The UK’s car tax system is changing in April 2025, bringing significant costs to electric car drivers for the first time.
From April 1, 2025, electric vehicles will no longer be exempt from vehicle excise duty (VED), commonly but incorrectly called “road tax.” This change will align EVs with conventional petrol and diesel vehicles, potentially adding hundreds of pounds to annual EV running costs.
Electric cars have enjoyed tax-free status since their introduction to UK roads — a policy designed to encourage adoption based on their zero-emission status.
What’s changing for EV owners?
Starting April 2025, EV drivers will pay the same annual VED as drivers of conventional vehicles.
While electric cars currently need to be taxed yearly, they sit in Band A of the VED system with a £0 rate. This free band will disappear next year.
The government is simultaneously removing the £10 annual discount for hybrid vehicles and changing the Expensive Car Supplement exemption that EVs currently enjoy.
Zero-emission vans will move to the standard annual rate for petrol and diesel light goods vehicles — currently £290.
Electric motorcycles and tricycles will pay £22 annually, matching the rate for the smallest engine category.
How much will EV tax cost?
Tax costs will vary based on vehicle age and purchase price.
New EVs registered from April 1, 2025, will pay the lowest first-year VED rate of £10. The recent Budget confirmed this rate will remain unchanged until at least 2029-30.
From the second year, these vehicles will move to the standard rate of £195 annually — the same amount owners of EVs registered between April 1, 2017, and March 31, 2025, will pay. For zero-emission cars registered before April 2017, annual VED will be £20.
Electric cars costing over £40,000 face an additional Expensive Car Supplement from April 1. This adds £425 yearly to the tax bill from years two through six of ownership.
Campaigners warn this supplement will affect a disproportionate number of EVs due to their higher average price, potentially hampering adoption. Some manufacturers have already reduced prices to bring models under the £40,000 threshold.

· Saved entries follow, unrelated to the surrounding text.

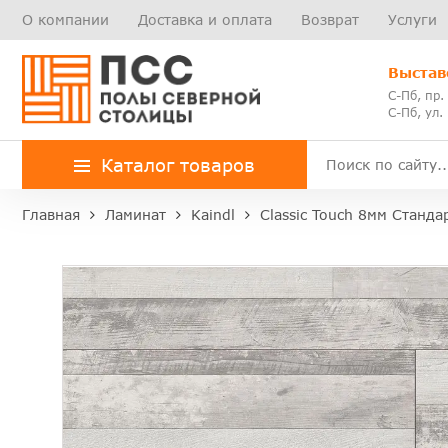
О компании
Доставка и оплата
Возврат
Услуги
Выстав
С-Пб, пр.
С-Пб, ул.
Каталог товаров
Главная
Ламинат
Kaindl
Classic Touch 8мм Станда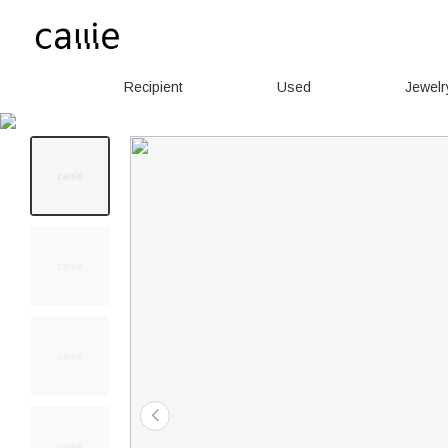
Recipient
Used
Jewelr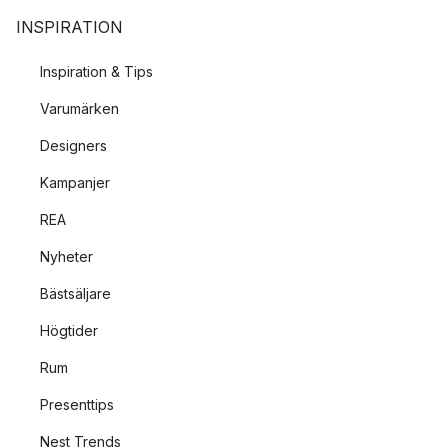
INSPIRATION
Inspiration & Tips
Varumärken
Designers
Kampanjer
REA
Nyheter
Bästsäljare
Högtider
Rum
Presenttips
Nest Trends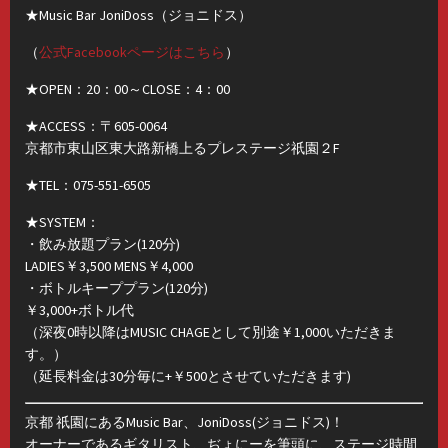
★Music Bar JoniDoss（ジョニドス）
（
公式Facebookページはこちら
）
★OPEN：20：00～CLOSE：4：00
★ACCESS：〒605-0064
京都市東山区東大路新橋上るプレステージ祇園２F
★TEL：075-551-6505
★SYSTEM：
・飲み放題プラン(120分)
LADIES￥3,500 MENS￥4,000
・ボトルキーププラン(120分)
￥3,000+ボトル代
（深夜0時以降はMUSIC CHAGEとして別途￥1,000いただきま
す。）
（延長料金は30分毎に+￥500とさせていただきます)
京都 祇園にあるMusic Bar、JoniDoss(ジョニドス)！
オーナーであるギタリスト、ぢょにーを筆頭に、ステージ時間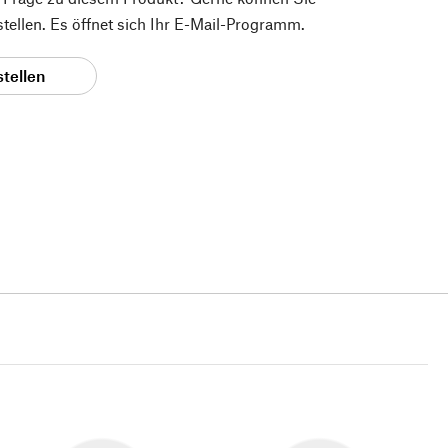
 stellen. Es öffnet sich Ihr E-Mail-Programm.
stellen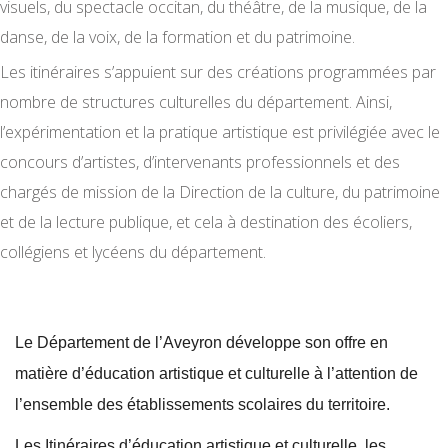
visuels, du spectacle occitan, du théâtre, de la musique, de la
danse, de la voix, de la formation et du patrimoine.
Les itinéraires s’appuient sur des créations programmées par
nombre de structures culturelles du département. Ainsi,
l’expérimentation et la pratique artistique est privilégiée avec le
concours d’artistes, d’intervenants professionnels et des
chargés de mission de la Direction de la culture, du patrimoine
et de la lecture publique, et cela à destination des écoliers,
collégiens et lycéens du département.
Le Département de l’Aveyron développe son offre en
matière d’éducation artistique et culturelle à l’attention de
l’ensemble des établissements scolaires du territoire.
Les Itinéraires d’éducation artistique et culturelle, les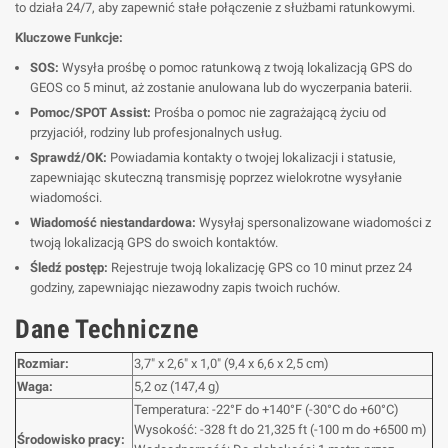
to działa 24/7, aby zapewnić stałe połączenie z służbami ratunkowymi.
Kluczowe Funkcje:
SOS:
Wysyła prośbę o pomoc ratunkową z twoją lokalizacją GPS do
GEOS co 5 minut, aż zostanie anulowana lub do wyczerpania baterii.
Pomoc/SPOT Assist:
Prośba o pomoc nie zagrażającą życiu od
przyjaciół, rodziny lub profesjonalnych usług.
Sprawdź/OK:
Powiadamia kontakty o twojej lokalizacji i statusie,
zapewniając skuteczną transmisję poprzez wielokrotne wysyłanie
wiadomości.
Wiadomość niestandardowa:
Wysyłaj spersonalizowane wiadomości z
twoją lokalizacją GPS do swoich kontaktów.
Śledź postęp:
Rejestruje twoją lokalizację GPS co 10 minut przez 24
godziny, zapewniając niezawodny zapis twoich ruchów.
Dane Techniczne
Rozmiar:
3,7" x 2,6" x 1,0" (9,4 x 6,6 x 2,5 cm)
Waga:
5,2 oz (147,4 g)
Temperatura: -22°F do +140°F (-30°C do +60°C)
Wysokość: -328 ft do 21,325 ft (-100 m do +6500 m)
Środowisko pracy: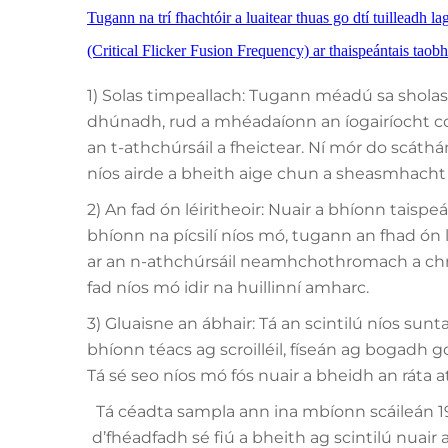
Tugann na trí fhachtóir a luaitear thuas go dtí tuilleadh l
(Critical Flicker Fusion Frequency) ar thaispeántais taob
1) Solas timpeallach: Tugann méadú sa sholas 
dhúnadh, rud a mhéadaíonn an íogairíocht co
an t-athchúrsáil a fheictear. Ní mór do scáthá
níos airde a bheith aige chun a sheasmhacht a 
2) An fad ón léiritheoir: Nuair a bhíonn tais
bhíonn na pícsilí níos mó, tugann an fhad ón lé
ar an n-athchúrsáil neamhchothromach a chrut
fad níos mó idir na huillinní amharc.
3) Gluaisne an ábhair: Tá an scintilú níos sunt
bhíonn téacs ag scroilléil, físeán ag bogadh g
Tá sé seo níos mó fós nuair a bheidh an ráta 
Tá céadta sampla ann ina mbíonn scáileán 1
d’fhéadfadh sé fiú a bheith ag scintilú nuair 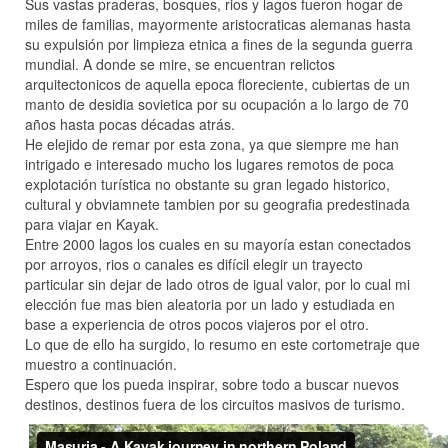
Sus vastas praderas, bosques, rios y lagos fueron hogar de
miles de familias, mayormente aristocraticas alemanas hasta
su expulsión por limpieza etnica a fines de la segunda guerra
mundial. A donde se mire, se encuentran relictos
arquitectonicos de aquella epoca floreciente, cubiertas de un
manto de desidia sovietica por su ocupación a lo largo de 70
años hasta pocas décadas atrás.
He elejido de remar por esta zona, ya que siempre me han
intrigado e interesado mucho los lugares remotos de poca
explotación turística no obstante su gran legado historico,
cultural y obviamnete tambien por su geografia predestinada
para viajar en Kayak.
Entre 2000 lagos los cuales en su mayoría estan conectados
por arroyos, rios o canales es difícil elegir un trayecto
particular sin dejar de lado otros de igual valor, por lo cual mi
elección fue mas bien aleatoria por un lado y estudiada en
base a experiencia de otros pocos viajeros por el otro.
Lo que de ello ha surgido, lo resumo en este cortometraje que
muestro a continuación.
Espero que los pueda inspirar, sobre todo a buscar nuevos
destinos, destinos fuera de los circuitos masivos de turismo.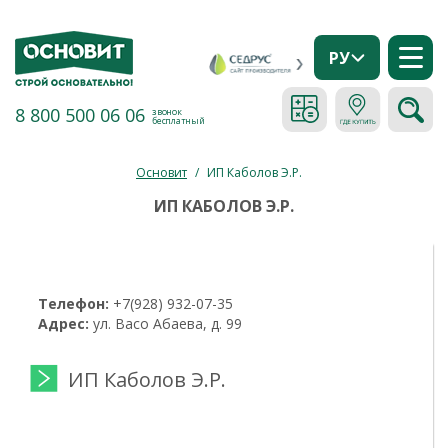
РУ
8 800 500 06 06
звонок
бесплатный
Основит
/
ИП Каболов Э.Р.
ИП КАБОЛОВ Э.Р.
Телефон:
+7(928) 932-07-35
Адрес:
ул. Васо Абаева, д. 99
ИП Каболов Э.Р.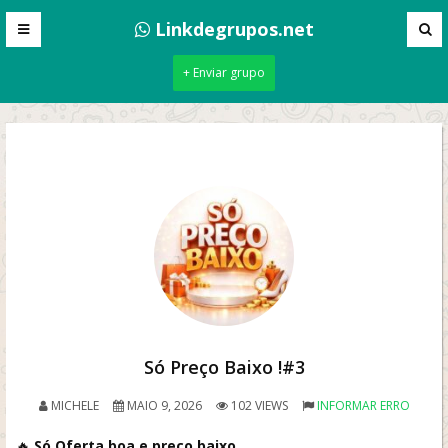
Linkdegrupos.net
+ Enviar grupo
Só Preço Baixo !#3
MICHELE
MAIO 9, 2026
102 VIEWS
INFORMAR ERRO
🔥
Só Oferta boa e preço baixo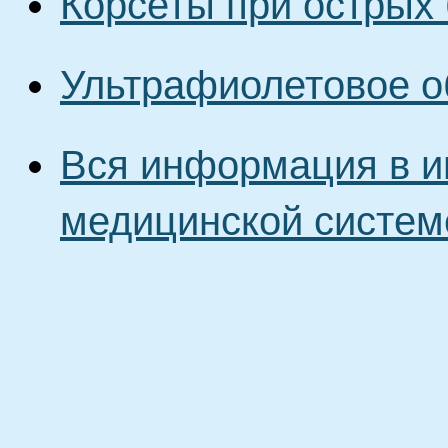
Корсеты при острых 
Ультрафиолетовое о
Вся информация в и
медицинской систем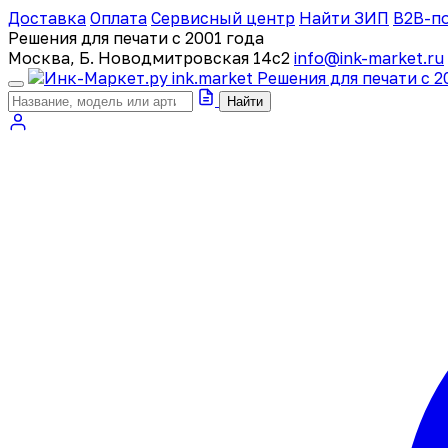
Доставка
Оплата
Сервисный центр
Найти ЗИП
B2B-п
Решения для печати с 2001 года
Москва, Б. Новодмитровская 14с2
info@ink-market.ru
ink
.
market
Решения для печати с 2
Найти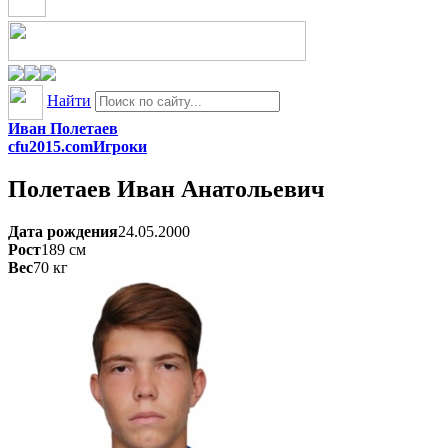
Найти
Иван Полетаев
cfu2015.com
Игроки
Полетаев
Иван Анатольевич
Дата рождения
24.05.2000
Рост
189
см
Вес
70
кг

The government has acknowledged this “disproportionate impact” on EVs and indicated it might raise the threshold at a “future fiscal event.” However, with changes just weeks away, no adjustment has been announced.
How to tax your electric car
The taxation process remains unchanged. Owners can tax their vehicles online through the official DVLA website, by phone, or by post. The only difference is the new cost replacing the previous £0 rate.
Will existing EVs be affected?
Yes. Unlike some tax changes, next year’s rules apply to all electric cars, vans, and bikes — including those already on the road.
Why is the government taxing EVs?
The government faces a significant revenue shortfall as more drivers switch to electric vehicles.
Conventional vehicles generate revenue through both VED and fuel duty — currently 52.95p per liter. The Treasury estimates the transition to EVs could cost it £35 billion annually in coming years.
Imposing tax on zero-emission vehicles helps address this gap. The Treasury projects the change will generate an additional £515 million in 2025-26, rising to £1.5 billion by 2027-28.
When announcing the plan, the Treasury stated that removing the VED exemption “will marginally reduce the incentive to switch to electric vehicles, but the impact should be minimal given the marginal cost of VED compared to the overall cost of a vehicle.”
The government will maintain other incentives, including favorable company car tax rates. Benefit in Kind tax on EVs is currently 2% and will increase by 1% annually from 2025 to 2028. In comparison, the lowest BiK on petrol or diesel cars is 15%, rising to 18% by 2028 — keeping EVs particularly attractive to company car drivers.